# Hi from Jeannette and Galileo



## message4messich (Oct 26, 2005)

Hi everybody! Thanks for all the good advice I have already found here. I am a first time cat owner and so I am learning as I go. A month ago I would have told you "Im not a cat person." However, 3 weeks ago a black and white kitten was wondering around outside my apartment. He was very cute and affectionate when I would stop to pet him. It got cold one night so I let him inside thinking it was for a short time. Well we quickly bonded. He hopped up on my lap and instantly fell asleep for 2 hours. I realized I had been adopted.
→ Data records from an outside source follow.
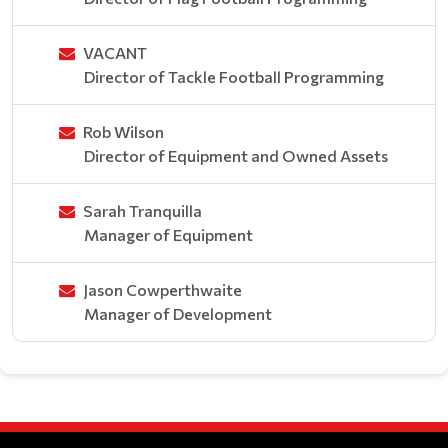
VACANT
Director of Tackle Football Programming
Rob Wilson
Director of Equipment and Owned Assets
Sarah Tranquilla
Manager of Equipment
Jason Cowperthwaite
Manager of Development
I took him to the vet the day after I found him. Everybody that worked there fell in love with him as well. They all wanted him if I didnt. During the routine tests it was discovered he has Feline Leukemia. The vet thought I should put him to sleep right then and there. In a matter of 2 days I went from not caring for cats all that much to crying like a baby for this one. I could not put hime to sleep. So now he is mine for as long as he seems happy and healthy. I named him Galileo. I teach science and it just seemed to fit. I think I am NOW a cat person! lol! I love him to death! He is very affectionate and loves to wake me up by rubbing his nose on mine. He is sleeping on my chest as I type this! 
Not sure how to post a pic, but when I do I will show you a pic!

-Jeannette and 'Leo[/img]


----------



## ZAR (Aug 26, 2005)

Welcome to catfroum.com I'm HEYHWA please to meet you 

-HEYHWA


----------



## kitkat (Sep 22, 2003)

Your story was so sweet! I wasn't really a cat person either till I adopted my 2, now I love kitties too. Btw, welcome aboard and I'll be looking forward to seeing your kitty pictures


----------



## badet (Oct 7, 2005)

Welcome to the forum! Nice story, I was also not a cat person until I had my kitty. In fact, I did not like cats before! I liked dogs better.


----------



## BoscosMum (Apr 29, 2004)

Awe....You were adopted....how sweet!
I am glad you did not eauthanize your kitty...
Welcome aboard!


----------



## fellajetandmonster'sslave (Aug 5, 2003)

*galileo*

he will have a nice life with you as his mommy................and you will know when you have to let him go due to his illness.........until then, love him and the rewards will be priceless


----------



## Lisa 216 (Oct 25, 2004)

Oh, what a wonderful story. And I love the name!! Adorable!


----------



## spamlet (Mar 14, 2005)

That's lovely! Can't wait to see the pics! Welcome


----------



## mcschmidt (Mar 29, 2005)

Welcome to the forum.

It's great to know that you're at least giving this guy a chance at life, I'm sure you'll do great at keeping him happy and healthy. We are all here to help each other out.


----------



## dmcwlvssr (Apr 24, 2005)

welcome I am donna owned proudly by the incredible trio and surrogate mum to a yr old shepX girl Freesia


----------